One of our most beautiful dates, one which I recommend to most people who've dated a little bit (NOT for early dates), was when we went to the Rockefeller Center area in late December one night. You don't need to be Christian to appreciate the snowy and lit up trees, the beautiful ice sculptures, and the generally calm yet festive atmosphere in the air. You don't have to ice skate to appreciate watching people having fun on the ice skating rink. It's fun, it's relaxing, and it's romantic (shut off your phones). I still remember it as one of our most relaxing, fun dates, walking slowly through the area with the sculptures and stopping every now and then to just look around.

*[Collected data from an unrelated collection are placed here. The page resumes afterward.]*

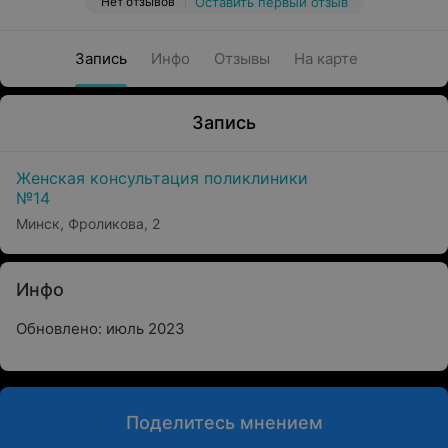
Нет отзывов
Оставить первый отзыв
Запись
Инфо
Отзывы
На карте
Запись
Женская консультация поликлиники
№14
Минск, Фроликова, 2
Инфо
Обновлено: июль 2023
Поделитесь мнением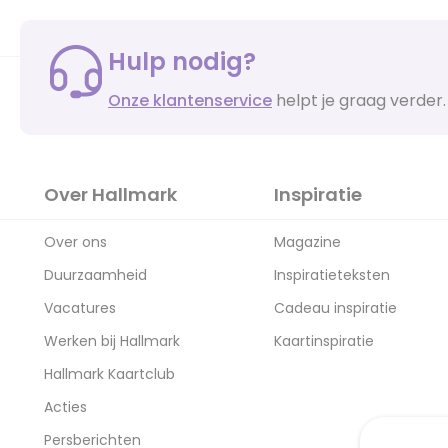
Hulp nodig?
Onze klantenservice
helpt je graag verder.
Over Hallmark
Inspiratie
Over ons
Magazine
Duurzaamheid
Inspiratieteksten
Vacatures
Cadeau inspiratie
Werken bij Hallmark
Kaartinspiratie
Hallmark Kaartclub
Acties
Persberichten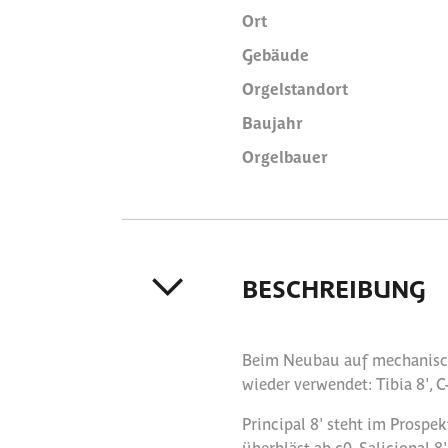
Ort
Gebäude
Orgelstandort
Baujahr
Orgelbauer
BESCHREIBUNG
Beim Neubau auf mechanisch
wieder verwendet: Tibia 8', C
Principal 8' steht im Prospek
überbläst ab c0, Salicional 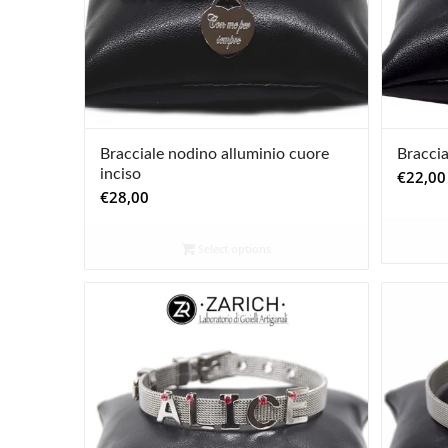
Bracciale nodino alluminio cuore
Bracci
inciso
€
22,00
€
28,00
Select options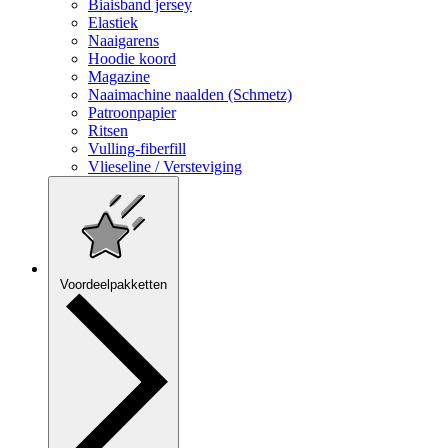
Biaisband jersey
Elastiek
Naaigarens
Hoodie koord
Magazine
Naaimachine naalden (Schmetz)
Patroonpapier
Ritsen
Vulling-fiberfill
Vlieseline / Versteviging
Voordeelpakketten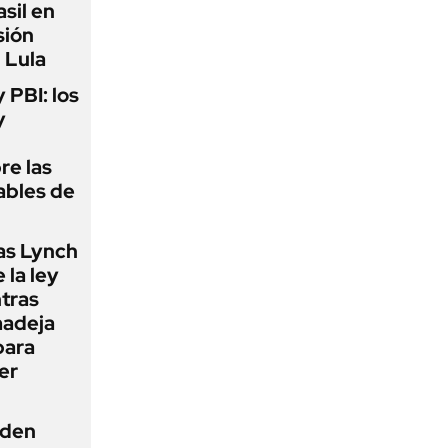
sil en
sión
 Lula
y PBI: los
y
re las
ables de
as Lynch
 la ley
ntras
madeja
para
er
iden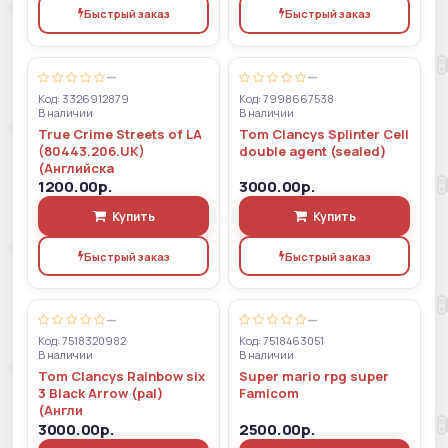
Быстрый заказ
Быстрый заказ
—
—
Код: 3326912879
Код: 7998667538
В наличии
В наличии
True Crime Streets of LA
Tom Clancys Splinter Cell
(80443.206.UK)
double agent (sealed)
(Английска
1200.00р.
3000.00р.
Купить
Купить
Быстрый заказ
Быстрый заказ
—
—
Код: 7518320982
Код: 7518463051
В наличии
В наличии
Tom Clancys Rainbow six
Super mario rpg super
3 Black Arrow (pal)
Famicom
(Англи
3000.00р.
2500.00р.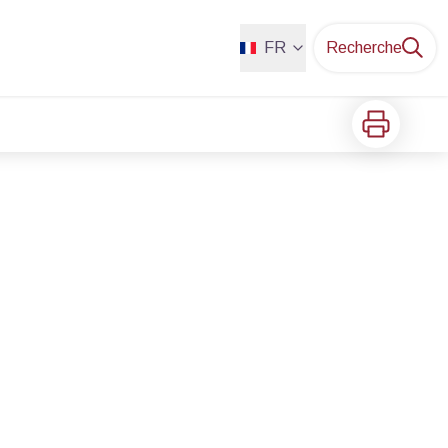
FR
Recherche
Imprimer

Eight years later, it's easy to see that the calm times are hard to come by. Between our jobs, the kids, and everything else that goes on, life always seems to be incredibly busy. I personally take advantage of quiet hours in the middle of the night to think and reflect, but it's not the same, and certainly isn't something we're able to share - if we're both up, then there's always something that needs to get done, something we need to remind each other about or a story we need to tell. A friend who stopped by today once told me a great analogy for marriage: When Troy Aikman was drafted by the Dallas Cowboys, in their first training camp session, he would take the snaps, step back... and hold the ball, waiting and waiting and waiting, until someone would tag him for a "sack". After this happened a few times, he was asked what he was waiting for. He answered that he was waiting for a receiver to get open - he was used to a college game where his WRs would be able to get wide open and it was easy for him to throw to them. One of the coaches told him, "This is the pros. Here, that IS open." Once you're married (or hit other major transitions in life), time disappears rapidly. You have to take advantage of every opportunity, or everything that needs to get done slowly (or rapidly) piles up on you, until it's impossible to manage. Troy Aikman learned his lesson and became a very good NFL quarterback, winning a few Super Bowls along the way. In a marriage, that's not as easy, but it's a lesson worth learning.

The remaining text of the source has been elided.